Published online by Cambridge University Press: 18 July 2009
Impey's regulations for the civil courts were a sign of the future. While parliamentary speeches extolled the beneficence of British rule in preserving the laws of India from alien invasion, the official language of the Company government of Bengal was gradually moving away from the idea of the ancient Mughal constitution. Debates over the Supreme Court appeared to reveal the fragility of ‘custom and usage’ and the irregular nature of a territorial administration buffeted by war, conquest and famine. Meanwhile, the gradual extension of parliamentary oversight offered a new source of legality independent of the Mughal constitution.

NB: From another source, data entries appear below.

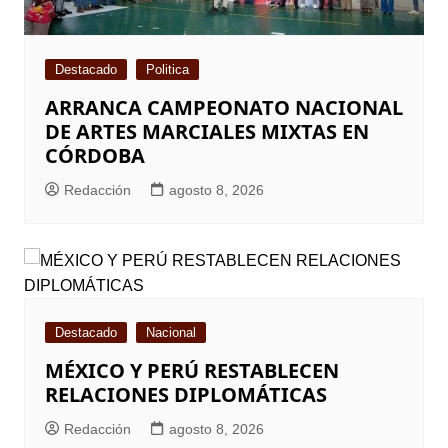
Destacado
Politica
ARRANCA CAMPEONATO NACIONAL
DE ARTES MARCIALES MIXTAS EN
CÓRDOBA
Redacción
agosto 8, 2026
Destacado
Nacional
MÉXICO Y PERÚ RESTABLECEN
RELACIONES DIPLOMÁTICAS
Redacción
agosto 8, 2026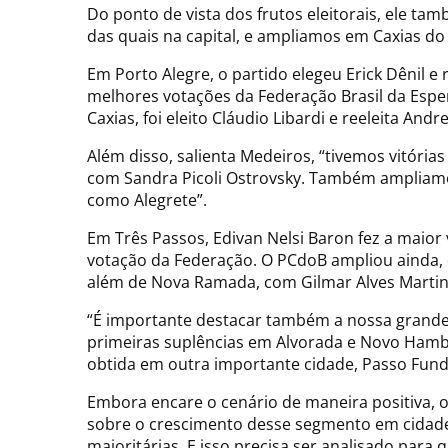
Do ponto de vista dos frutos eleitorais, ele t
das quais na capital, e ampliamos em Caxias do
Em Porto Alegre, o partido elegeu Erick Dênil e
melhores votações da Federação Brasil da Espera
Caxias, foi eleito Cláudio Libardi e reeleita An
Além disso, salienta Medeiros, “tivemos vitória
com Sandra Picoli Ostrovsky. Também ampliamos
como Alegrete”.
Em Três Passos, Edivan Nelsi Baron fez a maior
votação da Federação. O PCdoB ampliou ainda, d
além de Nova Ramada, com Gilmar Alves Marti
“É importante destacar também a nossa grande
primeiras suplências em Alvorada e Novo Hamb
obtida em outra importante cidade, Passo Fund
Embora encare o cenário de maneira positiva, o
sobre o crescimento desse segmento em cidades
majoritárias. E isso precisa ser analisado para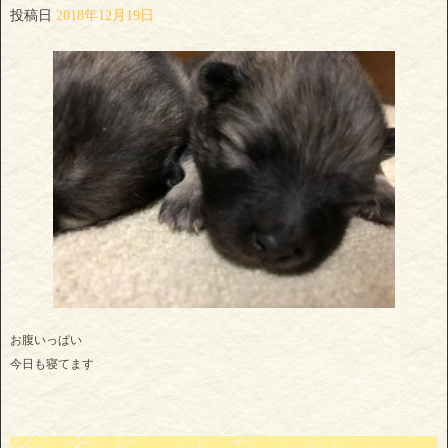
投稿日
2018年12月19日
お腹いっぱい
今日も寝てます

This chapter outlines how the idea of colonial state-building as constitutional restoration slowly dissolved in the new political climate of the 1780s and 1790s. Crucially, the empire of the Company was now more fully absorbed into the British imperial state. From the mid-1780s a more unified brand of British imperialism moved away from divisive disputes about the Mughal past, and announced itself more confidently as a decisive break from the history of Asiatic tyranny. As the East India Company service rebranded itself as a purified agency of imperial virtue, the entrenched critique of Asiatic manners finally overwhelmed the more fragile sense of Mughal imperium as a viable form of sovereignty.
In the 1770s, Warren Hastings and Philip Francis, armed with competing visions of the Mughal constitution, had fought to a stalemate. Hastings' absolutist interpretation of Mughal sovereignty, tempered by ancient legal traditions, provoked Francis' assertion of an ancient constitution of property.